First plus of the series: viewers used to Bean characters getting killed off have nothing to fear this time – some crazy bio-scientist can always just piece him back together during the next thunderstorm with leftovers from whatever’s lying around at ITV. Bits and pieces left over from The Bill. Todd Carty, someone like that.
Bringing his intense brand of perma-frowning working-class regular Joe-ness to 19th century river cop John Marlott, Bean’s got lots to frown about with this guy. In 1827 London, a corpse looking suspiciously like Helena Bonham-Carter in minute 86 of Mary Shelley’s Frankenstein has washed up on the bank of the Thames, and Marlott is tasked with figuring out who’s been taking their cross-stitching hobby too far.
Surrounded by the bad haircuts and political rhetoric of the upper-classes of the time, Marlott is bossed about on the corpse conundrum case by Sir Robert Peel (Tom Ward), and lectured on the moral implications of the looming Anatomy Act by Lady Jemima Hervey (Vanessa Kirby) and Sir Bentley Warburton (Elliott Cowan). It’s as though the sliced/spliced body and the Anatomy Act thing might turn out to be related somehow…
Almost kiboshing the whole investigation from the start is all the cutting edge crime-solving technology Marlott doesn’t have access to as part of the day job, none of it having been invented yet. Yes, CSI: Miami this aint.

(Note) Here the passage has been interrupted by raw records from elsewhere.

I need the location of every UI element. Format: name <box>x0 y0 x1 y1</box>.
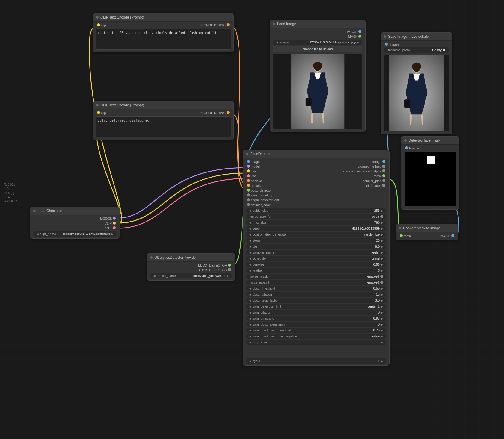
sampler-name-widget[interactable]: ◀sampler_nameeuler▶ <box>246 250 386 255</box>
arrow-right-icon[interactable]: ▶ <box>357 41 359 44</box>
node-header[interactable]: Load Image <box>270 20 365 28</box>
output-socket-cropped-enhanced-alpha[interactable] <box>382 169 385 172</box>
input-socket-clip[interactable] <box>97 23 100 26</box>
input-socket-detailer-hook[interactable] <box>247 203 250 206</box>
upload-button[interactable]: choose file to upload <box>273 46 362 52</box>
node-header[interactable]: Load Checkpoint <box>30 207 120 215</box>
output-socket-image[interactable] <box>358 30 361 33</box>
output-socket-bbox-detector[interactable] <box>228 264 231 267</box>
node-face-detailer[interactable]: FaceDetailer imageimagemodelcropped_refi… <box>243 150 390 366</box>
input-socket-vae[interactable] <box>247 174 250 177</box>
collapse-dot-icon[interactable] <box>404 139 407 142</box>
output-socket-detailer-pipe[interactable] <box>382 179 385 182</box>
force-inpaint-widget[interactable]: force_inpaintenabled <box>246 280 386 285</box>
output-socket-segm-detector[interactable] <box>228 268 231 271</box>
node-ultralytics-detector[interactable]: UltralyticsDetectorProvider BBOX_DETECTO… <box>147 253 235 281</box>
arrow-left-icon[interactable]: ◀ <box>249 227 251 230</box>
arrow-right-icon[interactable]: ▶ <box>381 359 383 363</box>
cfg-widget[interactable]: ◀cfg8.0▶ <box>246 244 386 249</box>
arrow-left-icon[interactable]: ◀ <box>249 257 251 260</box>
arrow-right-icon[interactable]: ▶ <box>381 299 383 302</box>
arrow-left-icon[interactable]: ◀ <box>153 274 156 278</box>
arrow-left-icon[interactable]: ◀ <box>249 359 251 363</box>
control-after-generate-widget[interactable]: ◀control_after_generaterandomize▶ <box>246 232 386 237</box>
prompt-textarea[interactable]: ugly, deformed, disfigured <box>96 116 231 137</box>
output-socket-conditioning[interactable] <box>227 111 230 114</box>
arrow-right-icon[interactable]: ▶ <box>111 232 114 236</box>
arrow-right-icon[interactable]: ▶ <box>381 323 383 326</box>
arrow-left-icon[interactable]: ◀ <box>249 221 251 224</box>
node-header[interactable]: UltralyticsDetectorProvider <box>147 254 235 262</box>
prompt-textarea[interactable]: photo of a 25 year old girl, highly deta… <box>96 29 231 50</box>
output-socket-vae[interactable] <box>113 226 116 229</box>
node-header[interactable]: CLIP Text Encode (Prompt) <box>93 13 233 22</box>
input-socket-image[interactable] <box>247 160 250 163</box>
arrow-right-icon[interactable]: ▶ <box>381 233 383 236</box>
node-convert-mask-to-image[interactable]: Convert Mask to Image mask IMAGE <box>396 224 458 240</box>
output-socket-cropped-refined[interactable] <box>382 165 385 168</box>
arrow-left-icon[interactable]: ◀ <box>249 263 251 266</box>
output-socket-image[interactable] <box>451 234 454 237</box>
arrow-left-icon[interactable]: ◀ <box>249 245 251 248</box>
arrow-right-icon[interactable]: ▶ <box>381 239 383 242</box>
arrow-right-icon[interactable]: ▶ <box>381 227 383 230</box>
ckpt-name-widget[interactable]: ◀ ckpt_name realisticVisionV51_v51VAE.sa… <box>33 231 117 237</box>
arrow-right-icon[interactable]: ▶ <box>381 245 383 248</box>
node-header[interactable]: Detected face mask <box>401 137 459 145</box>
node-clip-negative[interactable]: CLIP Text Encode (Prompt) clip CONDITION… <box>93 101 234 140</box>
arrow-left-icon[interactable]: ◀ <box>249 251 251 254</box>
node-load-checkpoint[interactable]: Load Checkpoint MODEL CLIP VAE ◀ ckpt_na… <box>30 207 120 239</box>
arrow-left-icon[interactable]: ◀ <box>249 293 251 296</box>
node-clip-positive[interactable]: CLIP Text Encode (Prompt) clip CONDITION… <box>93 13 234 52</box>
arrow-left-icon[interactable]: ◀ <box>276 41 278 44</box>
arrow-left-icon[interactable]: ◀ <box>249 209 251 212</box>
scheduler-widget[interactable]: ◀schedulernormal▶ <box>246 256 386 261</box>
output-socket-cnet-images[interactable] <box>382 184 385 187</box>
sam-threshold-widget[interactable]: ◀sam_threshold0.93▶ <box>246 316 386 321</box>
arrow-right-icon[interactable]: ▶ <box>381 335 383 338</box>
collapse-dot-icon[interactable] <box>150 256 153 259</box>
cycle-widget[interactable]: ◀cycle1▶ <box>246 358 386 364</box>
collapse-dot-icon[interactable] <box>33 210 36 212</box>
arrow-left-icon[interactable]: ◀ <box>249 311 251 314</box>
input-socket-mask[interactable] <box>400 234 403 237</box>
arrow-left-icon[interactable]: ◀ <box>36 232 39 236</box>
output-socket-model[interactable] <box>113 217 116 220</box>
node-load-image[interactable]: Load Image IMAGE MASK ◀ image 17038-4118… <box>270 20 366 132</box>
input-socket-segm-detector-opt[interactable] <box>247 198 250 201</box>
arrow-right-icon[interactable]: ▶ <box>381 257 383 260</box>
arrow-left-icon[interactable]: ◀ <box>249 299 251 302</box>
arrow-right-icon[interactable]: ▶ <box>381 317 383 320</box>
input-socket-negative[interactable] <box>247 184 250 187</box>
guide-size-for-widget[interactable]: guide_size_forbbox <box>246 214 386 219</box>
input-socket-clip[interactable] <box>247 169 250 172</box>
input-socket-images[interactable] <box>405 146 408 149</box>
node-detected-face-mask[interactable]: Detected face mask Images <box>401 136 459 210</box>
output-socket-mask[interactable] <box>382 174 385 177</box>
image-file-widget[interactable]: ◀ image 17038-41188503-full body woman.p… <box>273 40 362 45</box>
input-socket-bbox-detector[interactable] <box>247 189 250 192</box>
sam-detection-hint-widget[interactable]: ◀sam_detection_hintcenter-1▶ <box>246 304 386 309</box>
arrow-right-icon[interactable]: ▶ <box>381 221 383 224</box>
node-header[interactable]: FaceDetailer <box>243 150 389 158</box>
input-socket-model[interactable] <box>247 165 250 168</box>
arrow-left-icon[interactable]: ◀ <box>249 329 251 332</box>
node-canvas[interactable]: T: 0.00s I: 0 N: 9 [9] V: 49 FPS:60.24 C… <box>0 0 504 439</box>
output-socket-mask[interactable] <box>358 35 361 38</box>
filename-prefix-widget[interactable]: filename_prefix ComfyUI <box>384 47 449 53</box>
input-socket-images[interactable] <box>385 43 388 46</box>
arrow-left-icon[interactable]: ◀ <box>249 239 251 242</box>
bbox-threshold-widget[interactable]: ◀bbox_threshold0.50▶ <box>246 286 386 291</box>
arrow-left-icon[interactable]: ◀ <box>249 269 251 272</box>
node-save-image[interactable]: Save Image - face detailer images filena… <box>381 32 452 134</box>
feather-widget[interactable]: ◀feather5▶ <box>246 268 386 273</box>
arrow-left-icon[interactable]: ◀ <box>249 323 251 326</box>
output-socket-conditioning[interactable] <box>227 23 230 26</box>
collapse-dot-icon[interactable] <box>96 16 99 19</box>
output-socket-clip[interactable] <box>113 222 116 225</box>
arrow-right-icon[interactable]: ▶ <box>381 305 383 308</box>
arrow-left-icon[interactable]: ◀ <box>249 341 251 344</box>
toggle-dot-icon[interactable] <box>380 275 383 278</box>
arrow-right-icon[interactable]: ▶ <box>381 209 383 212</box>
sam-bbox-expansion-widget[interactable]: ◀sam_bbox_expansion0▶ <box>246 322 386 327</box>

The Frankenstein Chronicles’ version of a tech montage sequence consists of Sean Bean tensely watching how a dead pig floats down the Thames, really, really slowly.
Helping Marlott with the case: a top-hatted side-kick called Mr. Nightingale (Richie Campbell), and some clues just vague enough to seem deep and meaningful, courtesy of William Blake. The Little Girl Lost, Prometheus Bound, that Red Dragon stuff that was used in the Hannibal Lecter film – Blake’s oeuvre has a lot to be mined, symbolism-wise. Plus, at least some of it was probably on the GCSE syllabus for most viewers. The referencess are populist enough to imbue the action with easy creeps, but just high-brow enough to make you feel clever for picking them up.
That stitching together of high and lowbrow; the upper and lower classes; the fictional and historical is what makes this show’s approach to the Frankenstein canon so ambigious so far. Will it be a cop show, with a smattering of ‘Resurrectionist’ scares? Will it turn into full-on gothic horror, with the investigation just an entry point? Will it be a history lesson on the laws and class differences at play in the early 19th century? Whatever this chimera settles into, its offbeat elements are what are working best for it so far.
Floating pig aside, not enough shows can claim a hero with the key characteristics: “former soldier – dead wife and kids – nice hat – has syphilis.”